Your instructions - Would you set down the data that follows, word for word, without any pictures?

Data for review -

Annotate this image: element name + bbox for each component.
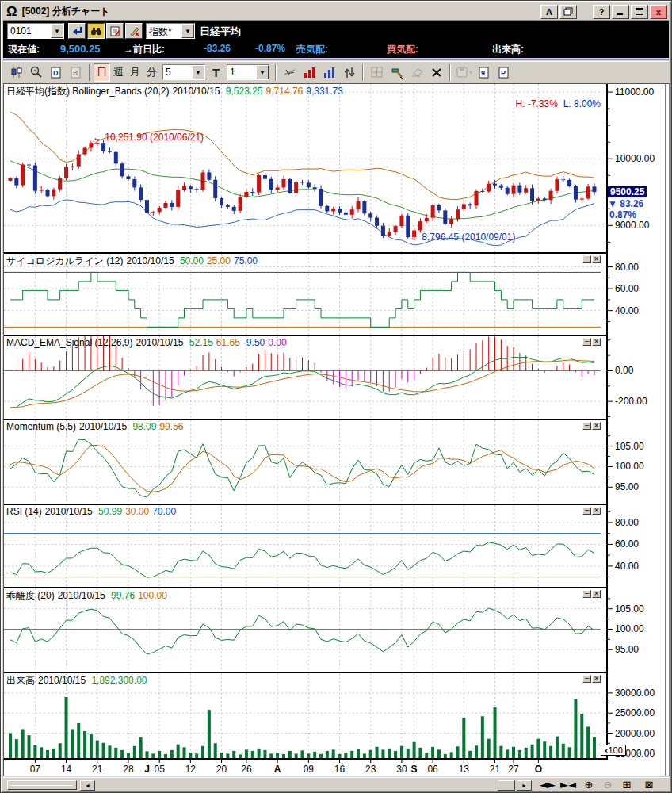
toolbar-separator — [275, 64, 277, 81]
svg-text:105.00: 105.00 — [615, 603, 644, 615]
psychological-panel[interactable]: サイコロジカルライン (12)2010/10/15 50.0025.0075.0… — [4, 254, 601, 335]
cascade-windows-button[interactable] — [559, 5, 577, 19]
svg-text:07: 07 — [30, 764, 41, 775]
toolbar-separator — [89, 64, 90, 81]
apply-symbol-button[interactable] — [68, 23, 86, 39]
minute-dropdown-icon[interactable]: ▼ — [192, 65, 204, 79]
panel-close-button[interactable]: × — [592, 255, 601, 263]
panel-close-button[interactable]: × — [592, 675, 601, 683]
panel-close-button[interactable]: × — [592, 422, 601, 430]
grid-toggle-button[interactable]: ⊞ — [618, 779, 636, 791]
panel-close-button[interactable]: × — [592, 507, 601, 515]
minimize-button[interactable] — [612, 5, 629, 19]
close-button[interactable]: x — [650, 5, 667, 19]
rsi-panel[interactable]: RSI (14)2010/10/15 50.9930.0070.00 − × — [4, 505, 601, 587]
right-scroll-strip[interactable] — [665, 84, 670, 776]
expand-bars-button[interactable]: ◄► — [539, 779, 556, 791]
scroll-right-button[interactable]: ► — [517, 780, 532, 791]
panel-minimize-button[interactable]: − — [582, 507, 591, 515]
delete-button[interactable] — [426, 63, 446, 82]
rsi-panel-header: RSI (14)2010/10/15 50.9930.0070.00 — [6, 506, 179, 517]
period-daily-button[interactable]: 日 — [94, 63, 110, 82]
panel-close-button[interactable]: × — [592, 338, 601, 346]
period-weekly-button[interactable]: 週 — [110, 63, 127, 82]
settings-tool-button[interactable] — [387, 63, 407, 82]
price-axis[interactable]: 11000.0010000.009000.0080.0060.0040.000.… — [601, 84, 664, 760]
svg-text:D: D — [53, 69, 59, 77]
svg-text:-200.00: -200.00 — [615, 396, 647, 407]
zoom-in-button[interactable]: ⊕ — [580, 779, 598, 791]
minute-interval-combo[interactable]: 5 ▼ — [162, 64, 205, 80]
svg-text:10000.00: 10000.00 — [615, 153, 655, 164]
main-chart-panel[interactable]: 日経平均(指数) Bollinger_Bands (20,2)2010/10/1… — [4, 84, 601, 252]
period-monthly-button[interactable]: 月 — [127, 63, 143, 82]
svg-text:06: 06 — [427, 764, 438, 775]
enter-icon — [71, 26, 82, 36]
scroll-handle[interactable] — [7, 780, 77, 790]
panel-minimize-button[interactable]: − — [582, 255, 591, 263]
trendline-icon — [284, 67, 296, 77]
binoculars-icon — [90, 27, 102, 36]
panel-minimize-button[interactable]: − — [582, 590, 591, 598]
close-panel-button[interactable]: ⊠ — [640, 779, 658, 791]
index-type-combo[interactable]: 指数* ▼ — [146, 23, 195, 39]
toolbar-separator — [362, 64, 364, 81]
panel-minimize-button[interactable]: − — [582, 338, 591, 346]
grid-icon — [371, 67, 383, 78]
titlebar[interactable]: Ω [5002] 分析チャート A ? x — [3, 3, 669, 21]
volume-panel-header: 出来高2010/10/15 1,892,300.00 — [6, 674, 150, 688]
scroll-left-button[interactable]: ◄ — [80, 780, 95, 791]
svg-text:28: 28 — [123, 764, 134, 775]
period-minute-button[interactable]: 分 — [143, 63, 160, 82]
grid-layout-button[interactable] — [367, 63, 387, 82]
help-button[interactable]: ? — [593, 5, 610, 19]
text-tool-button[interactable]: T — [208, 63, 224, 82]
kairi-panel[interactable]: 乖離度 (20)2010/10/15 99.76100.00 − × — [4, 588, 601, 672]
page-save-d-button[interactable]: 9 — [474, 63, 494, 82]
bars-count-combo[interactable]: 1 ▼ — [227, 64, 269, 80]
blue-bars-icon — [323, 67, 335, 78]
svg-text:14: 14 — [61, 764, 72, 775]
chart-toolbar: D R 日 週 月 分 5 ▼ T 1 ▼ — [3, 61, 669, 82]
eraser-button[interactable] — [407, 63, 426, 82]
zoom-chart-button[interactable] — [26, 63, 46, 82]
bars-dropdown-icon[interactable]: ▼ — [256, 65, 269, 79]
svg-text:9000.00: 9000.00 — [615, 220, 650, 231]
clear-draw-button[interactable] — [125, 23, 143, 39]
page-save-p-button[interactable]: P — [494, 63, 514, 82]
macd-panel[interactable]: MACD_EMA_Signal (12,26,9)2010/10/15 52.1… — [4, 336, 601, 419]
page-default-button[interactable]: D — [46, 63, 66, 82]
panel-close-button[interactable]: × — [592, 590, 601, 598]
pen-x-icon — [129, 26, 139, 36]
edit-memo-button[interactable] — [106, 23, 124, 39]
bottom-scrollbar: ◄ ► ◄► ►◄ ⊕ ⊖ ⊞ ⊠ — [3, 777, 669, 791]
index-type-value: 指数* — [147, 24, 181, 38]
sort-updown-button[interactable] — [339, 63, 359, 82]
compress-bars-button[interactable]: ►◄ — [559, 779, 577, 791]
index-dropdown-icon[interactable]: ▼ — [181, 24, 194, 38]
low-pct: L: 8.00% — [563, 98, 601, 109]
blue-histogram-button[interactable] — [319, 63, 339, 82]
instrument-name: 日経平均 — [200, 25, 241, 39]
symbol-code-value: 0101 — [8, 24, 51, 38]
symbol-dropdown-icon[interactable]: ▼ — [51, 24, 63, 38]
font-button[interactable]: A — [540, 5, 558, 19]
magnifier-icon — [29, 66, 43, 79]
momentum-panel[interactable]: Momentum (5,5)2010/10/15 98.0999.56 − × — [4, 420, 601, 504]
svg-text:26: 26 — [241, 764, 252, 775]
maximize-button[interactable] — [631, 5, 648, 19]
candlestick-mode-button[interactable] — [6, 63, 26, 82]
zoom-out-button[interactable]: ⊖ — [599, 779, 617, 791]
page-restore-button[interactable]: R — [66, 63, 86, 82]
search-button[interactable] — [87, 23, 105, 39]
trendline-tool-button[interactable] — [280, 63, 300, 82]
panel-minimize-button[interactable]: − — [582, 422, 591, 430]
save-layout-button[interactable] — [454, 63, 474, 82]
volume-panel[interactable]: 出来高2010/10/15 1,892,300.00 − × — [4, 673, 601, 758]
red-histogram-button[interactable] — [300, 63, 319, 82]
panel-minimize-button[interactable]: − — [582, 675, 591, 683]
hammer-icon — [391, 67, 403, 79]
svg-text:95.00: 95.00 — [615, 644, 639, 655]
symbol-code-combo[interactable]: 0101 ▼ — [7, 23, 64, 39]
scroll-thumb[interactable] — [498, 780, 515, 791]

Output of the task -
Annotate this image: element name + bbox for each component.
toolbar-separator — [275, 64, 277, 81]
svg-text:105.00: 105.00 — [615, 603, 644, 615]
psychological-panel[interactable]: サイコロジカルライン (12)2010/10/15 50.0025.0075.0… — [4, 254, 601, 335]
cascade-windows-button[interactable] — [559, 5, 577, 19]
svg-text:07: 07 — [30, 764, 41, 775]
toolbar-separator — [89, 64, 90, 81]
apply-symbol-button[interactable] — [68, 23, 86, 39]
minute-dropdown-icon[interactable]: ▼ — [192, 65, 204, 79]
panel-close-button[interactable]: × — [592, 255, 601, 263]
panel-close-button[interactable]: × — [592, 675, 601, 683]
panel-close-button[interactable]: × — [592, 422, 601, 430]
grid-toggle-button[interactable]: ⊞ — [618, 779, 636, 791]
panel-close-button[interactable]: × — [592, 507, 601, 515]
minimize-button[interactable] — [612, 5, 629, 19]
close-button[interactable]: x — [650, 5, 667, 19]
rsi-panel[interactable]: RSI (14)2010/10/15 50.9930.0070.00 − × — [4, 505, 601, 587]
right-scroll-strip[interactable] — [665, 84, 670, 776]
expand-bars-button[interactable]: ◄► — [539, 779, 556, 791]
scroll-right-button[interactable]: ► — [517, 780, 532, 791]
panel-minimize-button[interactable]: − — [582, 507, 591, 515]
delete-button[interactable] — [426, 63, 446, 82]
rsi-panel-header: RSI (14)2010/10/15 50.9930.0070.00 — [6, 506, 179, 517]
period-daily-button[interactable]: 日 — [94, 63, 110, 82]
panel-close-button[interactable]: × — [592, 338, 601, 346]
period-weekly-button[interactable]: 週 — [110, 63, 127, 82]
settings-tool-button[interactable] — [387, 63, 407, 82]
price-axis[interactable]: 11000.0010000.009000.0080.0060.0040.000.… — [601, 84, 664, 760]
svg-text:D: D — [53, 69, 59, 77]
svg-text:-200.00: -200.00 — [615, 396, 647, 407]
zoom-in-button[interactable]: ⊕ — [580, 779, 598, 791]
minute-interval-combo[interactable]: 5 ▼ — [162, 64, 205, 80]
svg-text:10000.00: 10000.00 — [615, 153, 655, 164]
main-chart-panel[interactable]: 日経平均(指数) Bollinger_Bands (20,2)2010/10/1… — [4, 84, 601, 252]
period-monthly-button[interactable]: 月 — [127, 63, 143, 82]
svg-text:06: 06 — [427, 764, 438, 775]
enter-icon — [71, 26, 82, 36]
scroll-handle[interactable] — [7, 780, 77, 790]
panel-minimize-button[interactable]: − — [582, 255, 591, 263]
trendline-icon — [284, 67, 296, 77]
binoculars-icon — [90, 27, 102, 36]
panel-minimize-button[interactable]: − — [582, 590, 591, 598]
close-panel-button[interactable]: ⊠ — [640, 779, 658, 791]
index-type-combo[interactable]: 指数* ▼ — [146, 23, 195, 39]
toolbar-separator — [362, 64, 364, 81]
panel-minimize-button[interactable]: − — [582, 338, 591, 346]
grid-icon — [371, 67, 383, 78]
titlebar[interactable]: Ω [5002] 分析チャート A ? x — [3, 3, 669, 21]
volume-panel-header: 出来高2010/10/15 1,892,300.00 — [6, 674, 150, 688]
scroll-left-button[interactable]: ◄ — [80, 780, 95, 791]
svg-text:28: 28 — [123, 764, 134, 775]
period-minute-button[interactable]: 分 — [143, 63, 160, 82]
grid-layout-button[interactable] — [367, 63, 387, 82]
help-button[interactable]: ? — [593, 5, 610, 19]
text-tool-button[interactable]: T — [208, 63, 224, 82]
kairi-panel[interactable]: 乖離度 (20)2010/10/15 99.76100.00 − × — [4, 588, 601, 672]
page-save-d-button[interactable]: 9 — [474, 63, 494, 82]
bars-count-combo[interactable]: 1 ▼ — [227, 64, 269, 80]
blue-bars-icon — [323, 67, 335, 78]
svg-text:14: 14 — [61, 764, 72, 775]
chart-toolbar: D R 日 週 月 分 5 ▼ T 1 ▼ — [3, 61, 669, 82]
eraser-button[interactable] — [407, 63, 426, 82]
zoom-chart-button[interactable] — [26, 63, 46, 82]
bars-dropdown-icon[interactable]: ▼ — [256, 65, 269, 79]
svg-text:9000.00: 9000.00 — [615, 220, 650, 231]
clear-draw-button[interactable] — [125, 23, 143, 39]
page-save-p-button[interactable]: P — [494, 63, 514, 82]
macd-panel[interactable]: MACD_EMA_Signal (12,26,9)2010/10/15 52.1… — [4, 336, 601, 419]
page-default-button[interactable]: D — [46, 63, 66, 82]
panel-close-button[interactable]: × — [592, 590, 601, 598]
pen-x-icon — [129, 26, 139, 36]
edit-memo-button[interactable] — [106, 23, 124, 39]
bottom-scrollbar: ◄ ► ◄► ►◄ ⊕ ⊖ ⊞ ⊠ — [3, 777, 669, 791]
index-type-value: 指数* — [147, 24, 181, 38]
sort-updown-button[interactable] — [339, 63, 359, 82]
compress-bars-button[interactable]: ►◄ — [559, 779, 577, 791]
index-dropdown-icon[interactable]: ▼ — [181, 24, 194, 38]
low-pct: L: 8.00% — [563, 98, 601, 109]
blue-histogram-button[interactable] — [319, 63, 339, 82]
instrument-name: 日経平均 — [200, 25, 241, 39]
symbol-code-value: 0101 — [8, 24, 51, 38]
symbol-dropdown-icon[interactable]: ▼ — [51, 24, 63, 38]
font-button[interactable]: A — [540, 5, 558, 19]
magnifier-icon — [29, 66, 43, 79]
momentum-panel[interactable]: Momentum (5,5)2010/10/15 98.0999.56 − × — [4, 420, 601, 504]
svg-text:26: 26 — [241, 764, 252, 775]
maximize-button[interactable] — [631, 5, 648, 19]
candlestick-mode-button[interactable] — [6, 63, 26, 82]
zoom-out-button[interactable]: ⊖ — [599, 779, 617, 791]
page-restore-button[interactable]: R — [66, 63, 86, 82]
search-button[interactable] — [87, 23, 105, 39]
trendline-tool-button[interactable] — [280, 63, 300, 82]
panel-minimize-button[interactable]: − — [582, 422, 591, 430]
save-layout-button[interactable] — [454, 63, 474, 82]
volume-panel[interactable]: 出来高2010/10/15 1,892,300.00 − × — [4, 673, 601, 758]
red-histogram-button[interactable] — [300, 63, 319, 82]
panel-minimize-button[interactable]: − — [582, 675, 591, 683]
hammer-icon — [391, 67, 403, 79]
svg-text:95.00: 95.00 — [615, 644, 639, 655]
symbol-code-combo[interactable]: 0101 ▼ — [7, 23, 64, 39]
scroll-thumb[interactable] — [498, 780, 515, 791]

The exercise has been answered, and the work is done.